Chegamos a um momento da pandemia em que, finalmente, vislumbramos luz no fim do túnel. Há esperança de um caminho que permita, pelo menos, nos aproximarmos da vida anterior ao Sars-CoV-2, ou, como dito por muitos, do “antigo normal”. Esse caminho de esperança passa necessariamente pela vacinação.
Historicamente, inúmeras doenças foram erradicadas no mundo por vacinas e outras tantas estão sob controle e já não são fatais. É o que acenam os imunizantes em uso contra a covid-19.
Ao mesmo tempo que surge essa esperança, afloram também as faces mais obscuras do ser humano e do comportamento egoísta da sociedade. Pessoas furando filas, grupos tentando comprar lotes de vacinas ainda escassas, governos sem tomada de posição firme. Parecem não lembrar que o sucesso do processo de vacinação depende efetivamente do comportamento de todos e, nesse caso, primordialmente da cooperação, para, só assim, alcançar o melhor resultado.
Podemos entender a questão e a forma de obter o maior sucesso possível com as estratégias de vacinação por meio da compreensão e aplicação das premissas próprias de um jogo cooperativo. A teoria dos jogos evidencia os resultados dos processos de interação estratégica de jogadores (no caso da pandemia, todos os envolvidos, como governos, grupos políticos, grupos sociais e indivíduos isoladamente considerados) que escolhem diferentes ações e condutas na tentativa de obter máximos retornos.

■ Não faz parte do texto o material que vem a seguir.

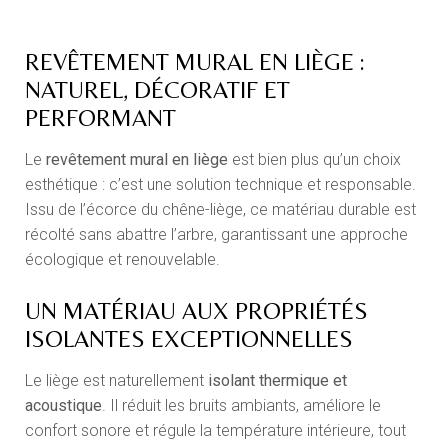
REVÊTEMENT MURAL EN LIÈGE :
NATUREL, DÉCORATIF ET
PERFORMANT
Le
revêtement mural en liège
est bien plus qu’un choix
esthétique : c’est une solution technique et responsable.
Issu de l’écorce du chêne-liège, ce matériau durable est
récolté sans abattre l’arbre, garantissant une approche
écologique et renouvelable.
UN MATÉRIAU AUX PROPRIÉTÉS
ISOLANTES EXCEPTIONNELLES
Le liège est naturellement
isolant thermique et
acoustique
. Il réduit les bruits ambiants, améliore le
confort sonore et régule la température intérieure, tout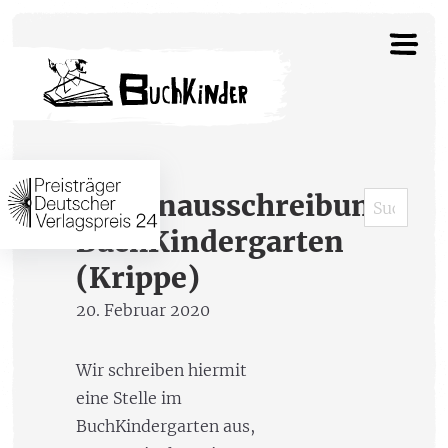
Stellenausschreibung
BuchKindergarten
(Krippe)
20. Februar 2020
Wir schreiben hiermit
eine Stelle im
BuchKindergarten aus,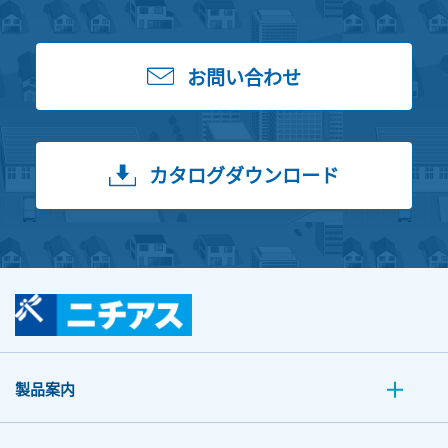
お問い合わせ
カタログダウンロード
製品案内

Essa teoria se tornou mais popular pelos estudos do matemático, laureado com o Prêmio Nobel, John Nash, o qual inspirou o filme Uma Mente Brilhante. Estuda, por exemplo, as decisões tomadas em situações nas quais os resultados dependem das estratégias escolhidas por todos os agentes envolvidos em determinada situação e que, embora possam ser distintas, visam objetivos em comum. Essa visão levou ao aprimoramento da teoria econômica clássica, pela qual se acreditava que o egoísmo indistintamente levaria a equilíbrios eficientes.
A teoria dos jogos teve muitas aplicações em ramos fora da matemática, como a economia, a ciência política e as estratégias das políticas públicas, como as de saúde. Claramente, é o caso da vacinação – queremos a imunização de toda a população, mas os anseios e as ações dos diferentes agentes não convergem necessária e automaticamente para a cooperação, para o bem comum ou mesmo para o alcance do melhor resultado possível para todos. Ou seja, a situação é complexa.
No jogo cooperativo, como é o caso, a competição entre os jogadores não ensejará o melhor resultado. Se cada um quiser o melhor somente para si mesmo, o resultado geral será ineficiente, uma vez que, neste momento, não há vacinas suficientes para atender a toda a demanda do mercado. Estamos todos, sem exceção, imersos na pandemia, e as soluções para ela dependem de organização e – por que não dizer? – cooperação e colaboração.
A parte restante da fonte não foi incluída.